The galaxy, called HDF850.1, is located in a famous small patch of space called the Hubble Deep Field. This area was observed by the Hubble Space Telescope in 1995 and offered an unprecedented glimpse going extremely deep into space by collecting light over periods of 30 to 40 hours.
Hubble's deep view
The Hubble Deep Field revealed thousands of galaxies … but not this one, researchers said. Galaxy HDF850.1 was only spotted in a later observation (in 1998) using what's called submillimeter light — light of a longer wavelength than the optical light Hubble sees in. While HDF850.1 is invisible in optical light, it was the brightest object in the field in submillimeter light. [Most Amazing Hubble Discoveries]
"The galaxy's invisibility is no great mystery," study leader Fabian Walter of the Max Planck Institute for Astronomy in Germany said in a statement. "Stars form in dense clouds of gas and dust. These dense clouds are opaque to visible light, hiding the galaxy from sight."
The light that we see on Earth as submillimeter, however, is not hampered by dust.
The galaxy's extreme brightness in this particular wavelength band, however, tells astronomers that new stars are sparking into being at a tremendous rate — about 850 suns per year, which is 1,000 times higher than the rate of star formation in our own Milky Way.
"It turned out that this one object had a star-formation rate of similar magnitude to all the other galaxies in the field combined," Walter told SPACE.com. "It was a complete mystery as to where this object is and at what distance it is."
Tracking a galaxy
Walter and his colleagues were finally able to determine the distance to galaxy HDF850.1 by looking for the signature of light released by molecular gas, which is a critical ingredient for star formation.
The wavelength of this particular signature will be shifted along the electromagnetic spectrum by a process called Doppler shift, which increases the frequency of waves if they are coming toward an observer, and decreases their frequency if they are moving away.
Because the universe is expanding, the farther away an object is, the faster it is receding from us. Thus, by determining how much light has been shifted from its rest frequency toward smaller, redder frequencies, astronomers can deduce how far away it is. This distance is denoted by the term "redshift."
Previous efforts weren't able to scan as wide a range of frequencies as Walter and his team, so weren't able to determine the galaxy's distance. But the new analysis revealed a redshift of 5.2 — a great distance indeed.

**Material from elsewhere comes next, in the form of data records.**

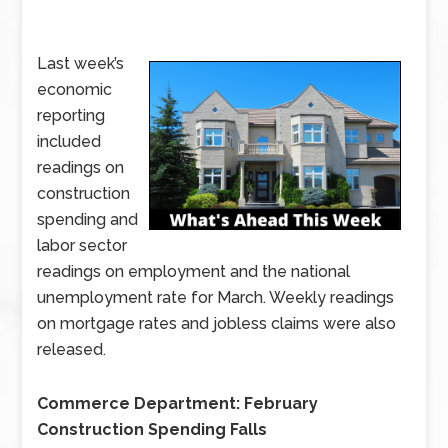
Last week’s
economic
reporting
included
readings on
construction
spending and
labor sector
readings on employment and the national
unemployment rate for March. Weekly readings
on mortgage rates and jobless claims were also
released.
Commerce Department: February
Construction Spending Falls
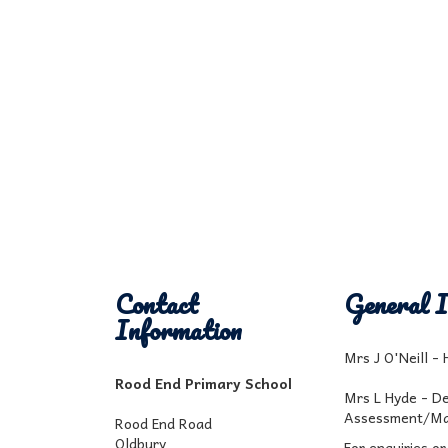
Contact
General I
Information
Mrs J O'Neill -
Rood End Primary School
Mrs L Hyde - D
Assessment/Ma
Rood End Road
Oldbury
For enquiries or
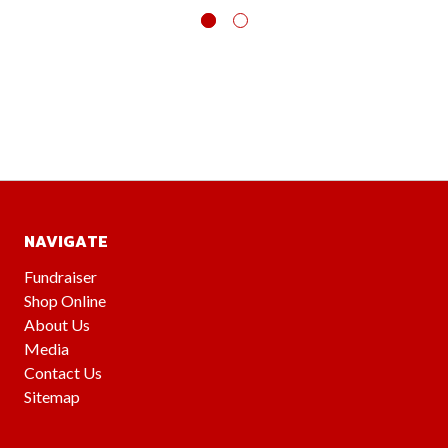
NAVIGATE
Fundraiser
Shop Online
About Us
Media
Contact Us
Sitemap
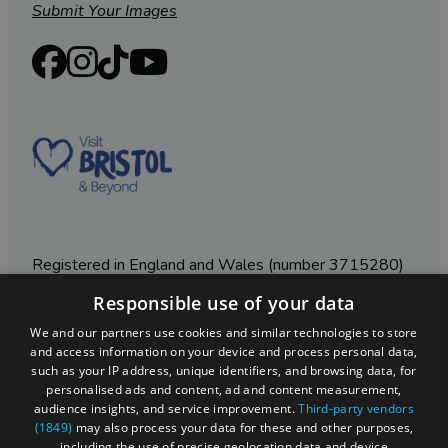
Submit Your Images
Registered in England and Wales (number 3715280)
Responsible use of your data
Registered office: Leigh Court Business Centre | Pill
Rd | Abbots Leigh | Bristol | BS8 3RL
We and our partners use cookies and similar technologies to store
and access information on your device and process personal data,
DISCLOSURE: Please note that some listings contain
such as your IP address, unique identifiers, and browsing data, for
affiliate marketing links. Where these are used, we
personalised ads and content, ad and content measurement,
may earn a small commission from any sales resulting
audience insights, and service improvement.
Third-party vendors
from a click through, at no cost to the user.
(1849)
may also process your data for these and other purposes,
including the use of precise geolocation data and device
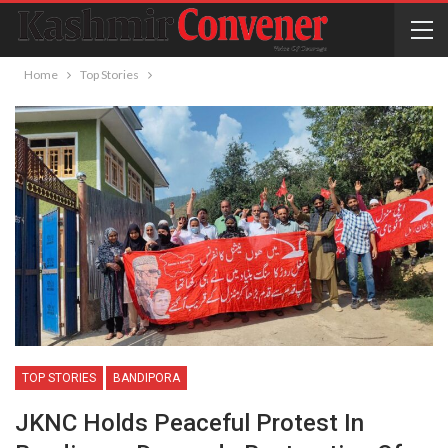
Home
Top Stories
TOP STORIES
BANDIPORA
JKNC Holds Peaceful Protest In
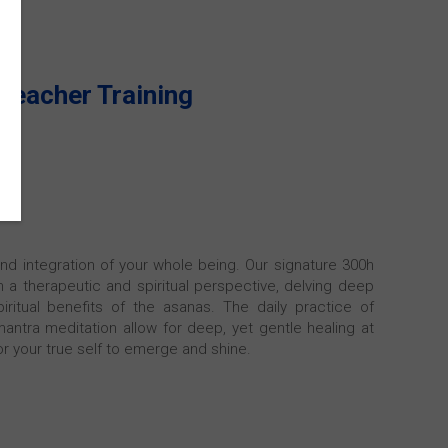
Teacher Training
and integration of your whole being. Our signature 300h
a therapeutic and spiritual perspective, delving deep
iritual benefits of the asanas. The daily practice of
antra meditation allow for deep, yet gentle healing at
or your true self to emerge and shine.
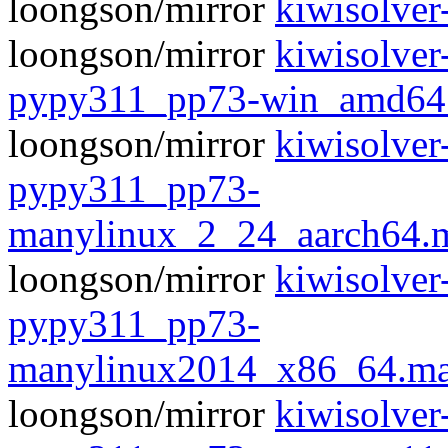
loongson/mirror
kiwisolver-
loongson/mirror
kiwisolver
pypy311_pp73-win_amd64
loongson/mirror
kiwisolver
pypy311_pp73-
manylinux_2_24_aarch64.
loongson/mirror
kiwisolver
pypy311_pp73-
manylinux2014_x86_64.ma
loongson/mirror
kiwisolver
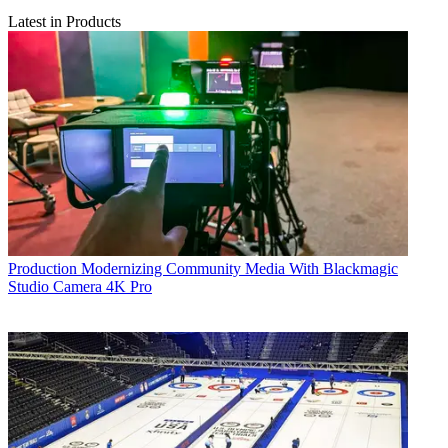
Latest in Products
Production
Modernizing Community Media With Blackmagic
Studio Camera 4K Pro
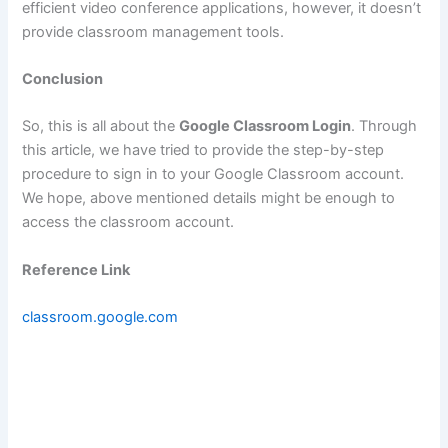
efficient video conference applications, however, it doesn’t
provide classroom management tools.
Conclusion
So, this is all about the
Google Classroom Login
. Through
this article, we have tried to provide the step-by-step
procedure to sign in to your Google Classroom account.
We hope, above mentioned details might be enough to
access the classroom account.
Reference Link
classroom.google.com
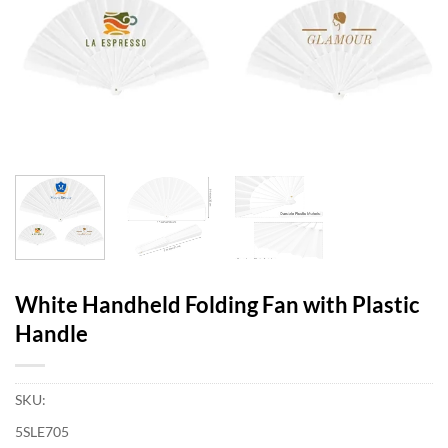
White Handheld Folding Fan with Plastic
Handle
SKU:
5SLE705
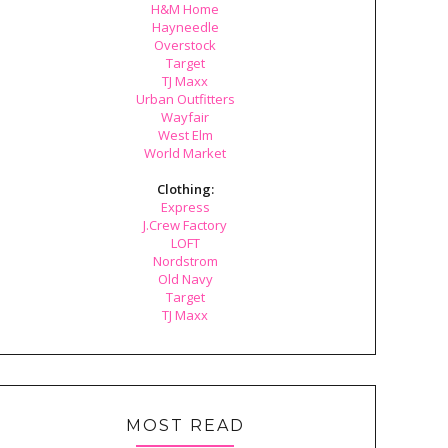
H&M Home
Hayneedle
Overstock
Target
TJ Maxx
Urban Outfitters
Wayfair
West Elm
World Market
Clothing:
Express
J.Crew Factory
LOFT
Nordstrom
Old Navy
Target
TJ Maxx
MOST READ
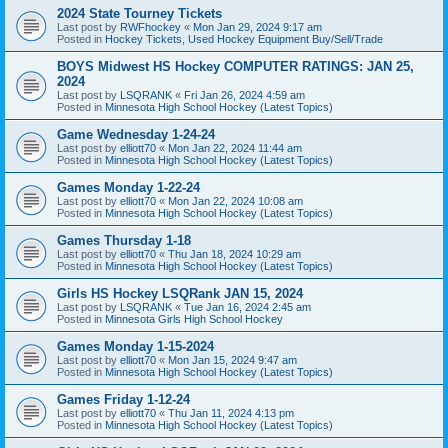
2024 State Tourney Tickets
Last post by
RWFhockey
«
Mon Jan 29, 2024 9:17 am
Posted in
Hockey Tickets, Used Hockey Equipment Buy/Sell/Trade
BOYS Midwest HS Hockey COMPUTER RATINGS: JAN 25,
2024
Last post by
LSQRANK
«
Fri Jan 26, 2024 4:59 am
Posted in
Minnesota High School Hockey (Latest Topics)
Game Wednesday 1-24-24
Last post by
elliott70
«
Mon Jan 22, 2024 11:44 am
Posted in
Minnesota High School Hockey (Latest Topics)
Games Monday 1-22-24
Last post by
elliott70
«
Mon Jan 22, 2024 10:08 am
Posted in
Minnesota High School Hockey (Latest Topics)
Games Thursday 1-18
Last post by
elliott70
«
Thu Jan 18, 2024 10:29 am
Posted in
Minnesota High School Hockey (Latest Topics)
Girls HS Hockey LSQRank JAN 15, 2024
Last post by
LSQRANK
«
Tue Jan 16, 2024 2:45 am
Posted in
Minnesota Girls High School Hockey
Games Monday 1-15-2024
Last post by
elliott70
«
Mon Jan 15, 2024 9:47 am
Posted in
Minnesota High School Hockey (Latest Topics)
Games Friday 1-12-24
Last post by
elliott70
«
Thu Jan 11, 2024 4:13 pm
Posted in
Minnesota High School Hockey (Latest Topics)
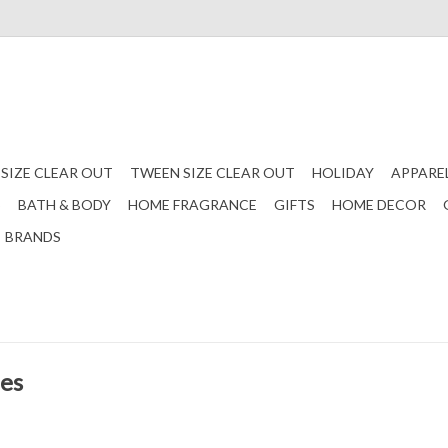
 SIZE CLEAR OUT
TWEEN SIZE CLEAR OUT
HOLIDAY
APPARE
S
BATH & BODY
HOME FRAGRANCE
GIFTS
HOME DECOR
BRANDS
les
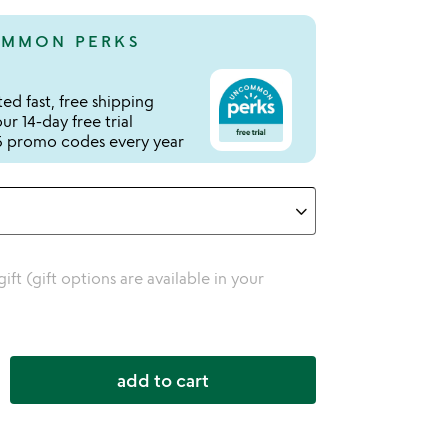
MMON PERKS
ed fast, free shipping
r 14-day free trial
 promo codes every year
 gift (gift options are available in your
add to cart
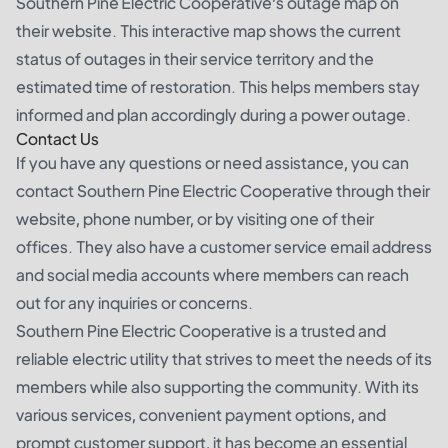
Southern Pine Electric Cooperative’s outage map on
their website. This interactive map shows the current
status of outages in their service territory and the
estimated time of restoration. This helps members stay
informed and plan accordingly during a power outage.
Contact Us
If you have any questions or need assistance, you can
contact Southern Pine Electric Cooperative through their
website, phone number, or by visiting one of their
offices. They also have a customer service email address
and social media accounts where members can reach
out for any inquiries or concerns.
Southern Pine Electric Cooperative is a trusted and
reliable electric utility that strives to meet the needs of its
members while also supporting the community. With its
various services, convenient payment options, and
prompt customer support, it has become an essential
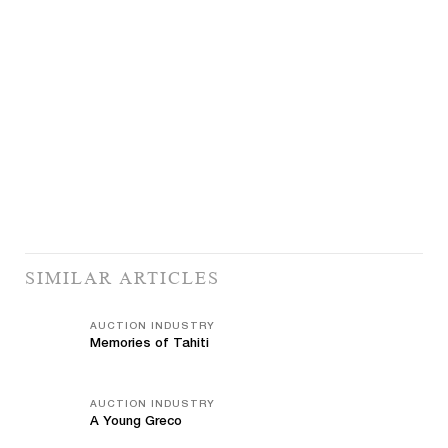
SIMILAR ARTICLES
AUCTION INDUSTRY
Memories of Tahiti
AUCTION INDUSTRY
A Young Greco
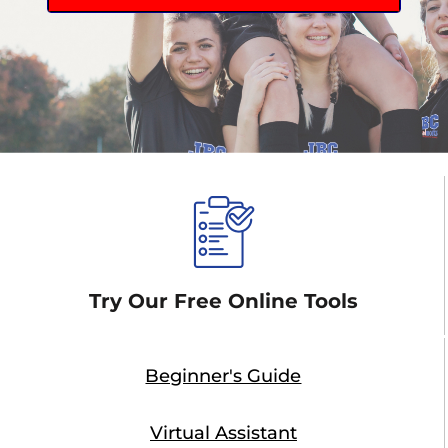
Try Our Free Online Tools
Beginner's Guide
Virtual Assistant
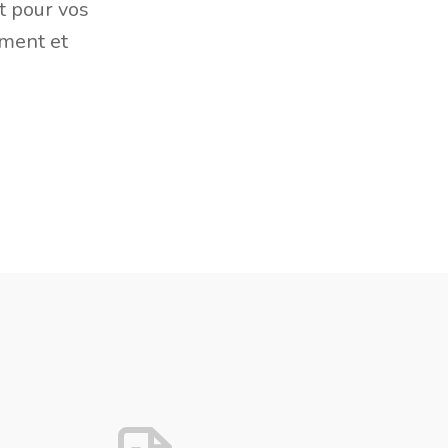
t pour vos
ement et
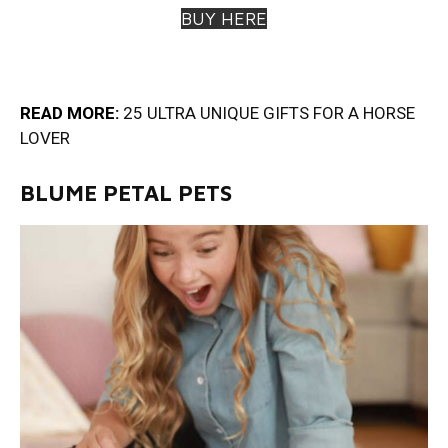
BUY HERE
READ MORE:
25 ULTRA UNIQUE GIFTS FOR A HORSE
LOVE
R
BLUME PETAL PETS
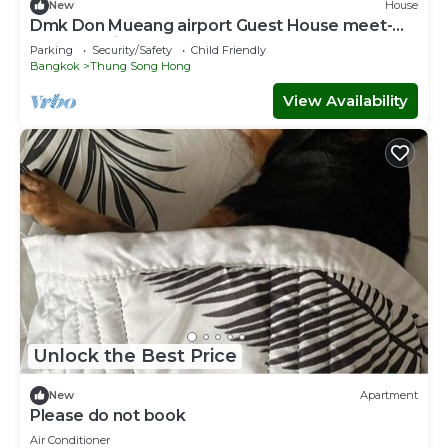
New
House
Dmk Don Mueang airport Guest House meet-
greet service
Parking
Security/Safety
Child Friendly
Bangkok
Thung Song Hong
View Availability
Unlock the Best Price
New
Apartment
Please do not book
Air Conditioner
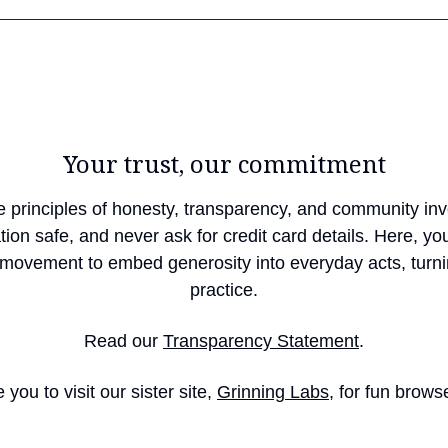
Your trust, our commitment
the principles of honesty, transparency, and community i
tion safe, and never ask for credit card details. Here, you
al movement to embed generosity into everyday acts, turni
practice.
Read our
Transparency Statement
.
 you to visit our sister site,
Grinning Labs
, for fun brows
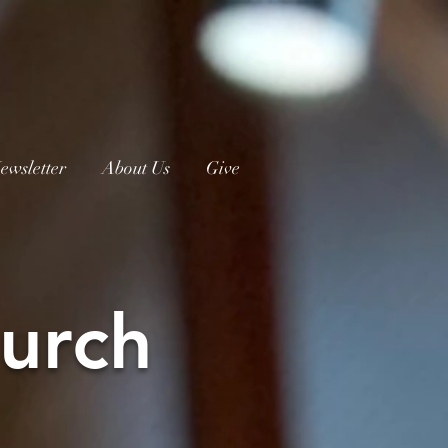
ewsletter
About Us
Give
urch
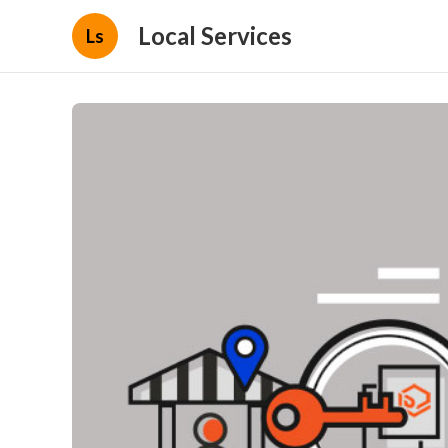
Local Services
Ls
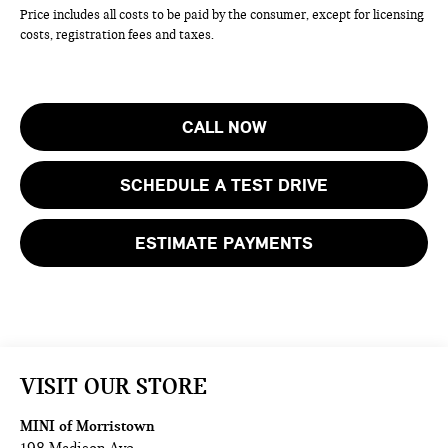
Price includes all costs to be paid by the consumer, except for licensing
costs, registration fees and taxes.
CALL NOW
SCHEDULE A TEST DRIVE
ESTIMATE PAYMENTS
VISIT OUR STORE
MINI of Morristown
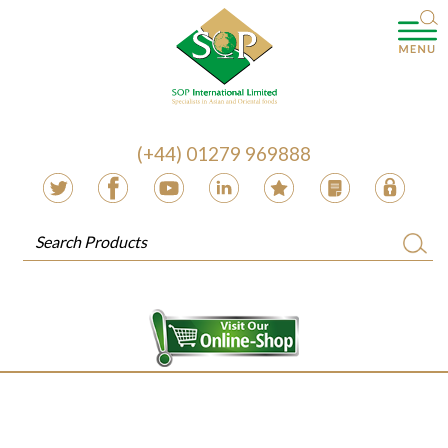
(+44) 01279 969888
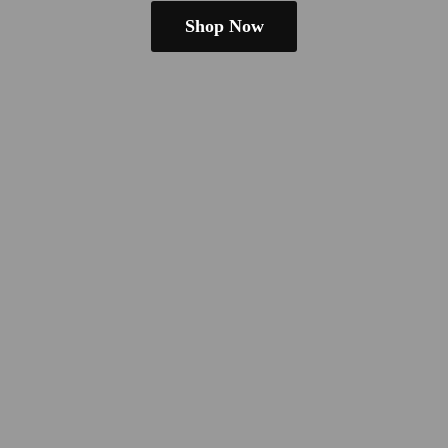
Shop Now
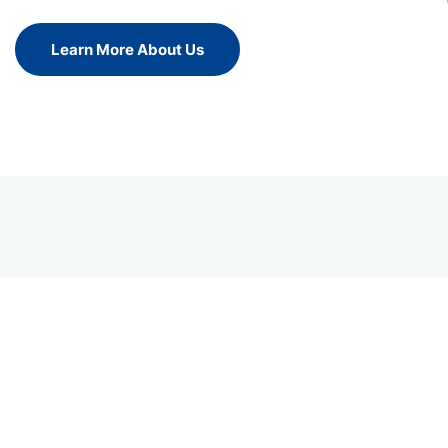
Learn More About Us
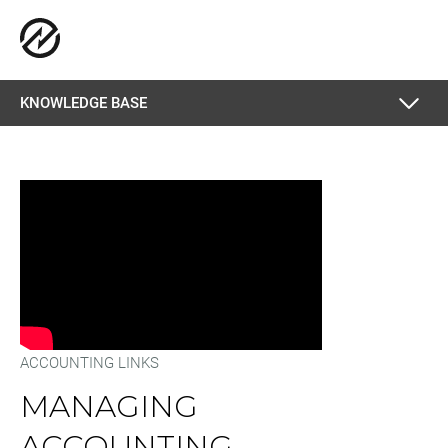
KNOWLEDGE BASE
ACCOUNTING LINKS
MANAGING
ACCOUNTING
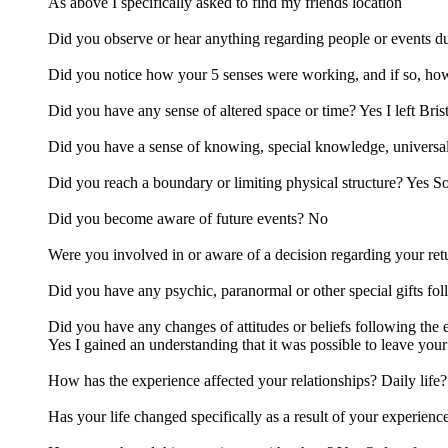
As above I specifically asked to find my friends location
Did you observe or hear anything regarding people or events du
Did you notice how your 5 senses were working, and if so, ho
Did you have any sense of altered space or time? Yes I left Bris
Did you have a sense of knowing, special knowledge, univers
Did you reach a boundary or limiting physical structure? Yes 
Did you become aware of future events? No
Were you involved in or aware of a decision regarding your ret
Did you have any psychic, paranormal or other special gifts fo
Did you have any changes of attitudes or beliefs following the
Yes I gained an understanding that it was possible to leave yo
How has the experience affected your relationships? Daily life?
Has your life changed specifically as a result of your experienc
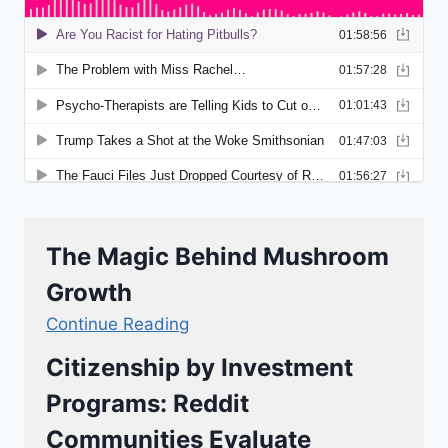
The Magic Behind Mushroom
Growth
Continue Reading
Citizenship by Investment
Programs: Reddit
Communities Evaluate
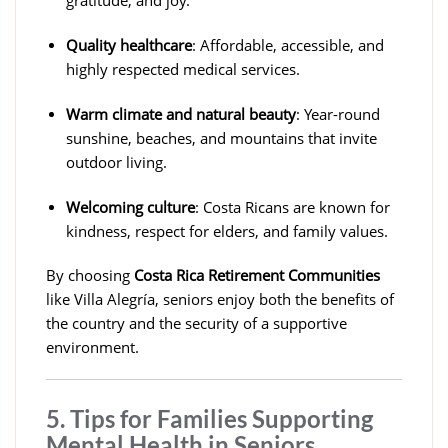
gratitude, and joy.
Quality healthcare
: Affordable, accessible, and
highly respected medical services.
Warm climate and natural beauty
: Year-round
sunshine, beaches, and mountains that invite
outdoor living.
Welcoming culture
: Costa Ricans are known for
kindness, respect for elders, and family values.
By choosing
Costa Rica Retirement Communities
like Villa Alegría, seniors enjoy both the benefits of
the country and the security of a supportive
environment.
5. Tips for Families Supporting
Mental Health in Seniors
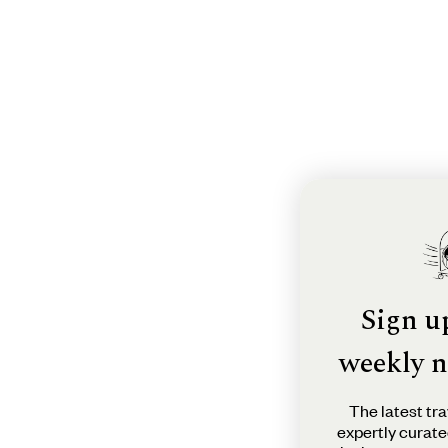
Sign u
weekly n
The latest tra
expertly curate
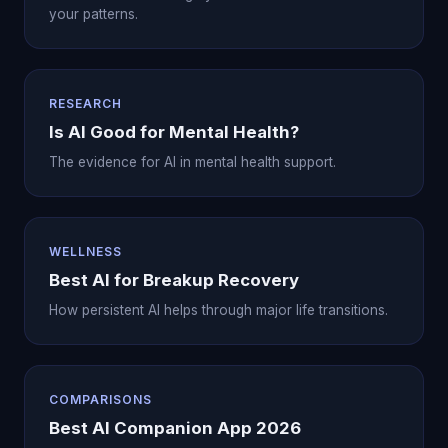
your patterns.
RESEARCH
Is AI Good for Mental Health?
The evidence for AI in mental health support.
WELLNESS
Best AI for Breakup Recovery
How persistent AI helps through major life transitions.
COMPARISONS
Best AI Companion App 2026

"There's only one other such source known that is at similar redshift," Walter said. "If you think about the cosmic time, there is really not much time, about 1/13th the age of the universe. It's really a very infant universe then and still, there is a galaxy forming stars at a rate that is much higher than any galaxy forms stars today."
Ultimately, the researchers want to address the question of what causes such intense star formation in galaxies. Most astronomers suspect that mergers, when two galaxies collide, are behind these bursts. To confirm the hunch, Walter and his team plan to take further observations to search for signs that HDF850.1 has been in a galactic fender bender.
The research is detailed in a paper published in the June 14 issue of the journal Nature.